Fue en 2007 cuando los físicos de Yale inventaron el “qubit transmon”, un bucle de cable superconductor que actúa como un átomo artificial y que se convirtió en la unidad más pequeña de computación cuántica. Hoy, IBM y Google han desarrollado máquinas de más de 50 qubits que están comenzando a demostrar que quizás puedan solventar problemas que las computadoras clásicas no son capaces de abordar. También ha crecido todo un ecosistema de startups que ofrecen herramientas de software o hardware para estas máquinas.

Pueden pasar décadas antes de que estas máquinas ofrezcan ventajas sobre las computadoras clásicas además de actuar como generadores de números aleatorios. Son increíblemente difíciles de controlar sin que pierdan su estado cuántico debido a las vibraciones o la radiación del mundo exterior, lo cual puede provocar que muestren resultados incorrectos. Los investigadores ahora están trabajando para mejorar la corrección de estos errores, combinando múltiples qubits para crear un mega qubit “lógico” que no sea tan propenso a ello.

Pero los físicos esperan poder encontrar un uso para estos pequeños y ruidosos dispositivos. En 2017, el físico John Preskill declaró que habíamos entrado en una nueva era de la computación cuántica.
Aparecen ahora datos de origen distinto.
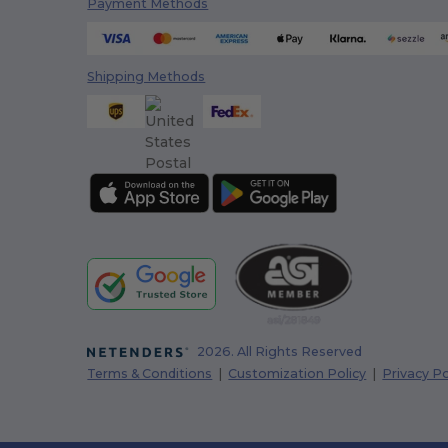
Payment Methods
Colorblock
(4)
Colortone
(47)
Shipping Methods
Columbia
(33)
Comfort Colors
(33)
ComfortWash by Hanes
(12)
Continental Headwear
(13)
Cool Gear
(6)
Core365
(176)
CORKCICLE
(45)
CornerStone
(1)
2026. All Rights Reserved
Terms & Conditions
|
Customization Policy
|
Privacy Po
Cotton Heritage
(2)
Crocs
(3)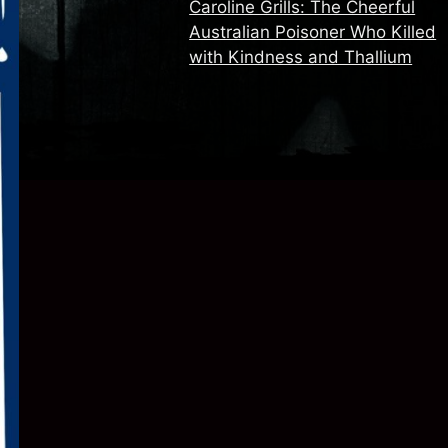
Caroline Grills: The Cheerful
Australian Poisoner Who Killed
with Kindness and Thallium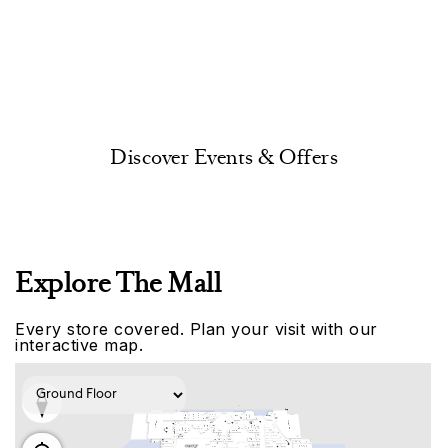
Discover Events & Offers
Explore The Mall
Every store covered. Plan your visit with our
interactive map.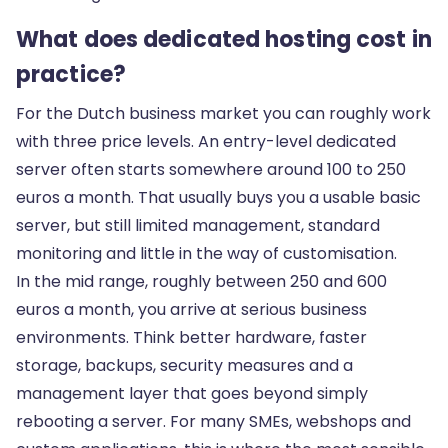
What does dedicated hosting cost in
practice?
For the Dutch business market you can roughly work
with three price levels. An entry-level dedicated
server often starts somewhere around 100 to 250
euros a month. That usually buys you a usable basic
server, but still limited management, standard
monitoring and little in the way of customisation.
In the mid range, roughly between 250 and 600
euros a month, you arrive at serious business
environments. Think better hardware, faster
storage, backups, security measures and a
management layer that goes beyond simply
rebooting a server. For many SMEs, webshops and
En esta década, los científicos también han incorporado las rarezas de la mecánica cuántica a nuevas tecnologías de detección, y científicos chinos lanzaron un satélite que utilizaba esta tecnología para encriptar sus mensajes. Trasladando lo cuántico a la ciencia de los materiales, los investigadores pueden haber creado el primer material capaz de conducir la electricidad sin resistencia a casi temperatura ambiente, otro descubrimiento que ha llevado décadas. Y el año pasado, los científicos descubrieron que podían activar y desactivar la superconductividad de dos láminas de grafeno con solo un giro, un descubrimiento que ha generado un montón de trabajos sobre sistemas bidimensionales.
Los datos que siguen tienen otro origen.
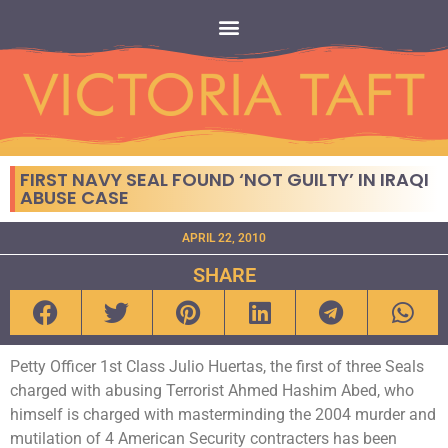
FIRST NAVY SEAL FOUND ‘NOT GUILTY’ IN IRAQI
ABUSE CASE
APRIL 22, 2010
SHARE
Petty Officer 1st Class Julio Huertas, the first of three Seals
charged with abusing Terrorist Ahmed Hashim Abed, who
himself is charged with masterminding the 2004 murder and
mutilation of 4 American Security contracters has been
La década de 2010 podría no ser el mejor momento en la historia de la física. A principios del siglo XX hubo docenas de nuevos descubrimientos, muchos de los cuales cambiaron por completo la forma en que los científicos pensaban sobre el universo a gran y pequeña escala. Tampoco ha sido una década de grandes sorpresas, y muchos de sus descubrimientos llevaron muchos años de trabajo. Pero es innegable que los historiadores que miren hacia atrás a esta década verán cambios de paradigma en toda la física, incluidas las nuevas tecnologías, los métodos experimentales y las formas de pensar que cambiaron el curso de la historia.

McBride afirmó: “Creo que ha sido una gran década para la física”.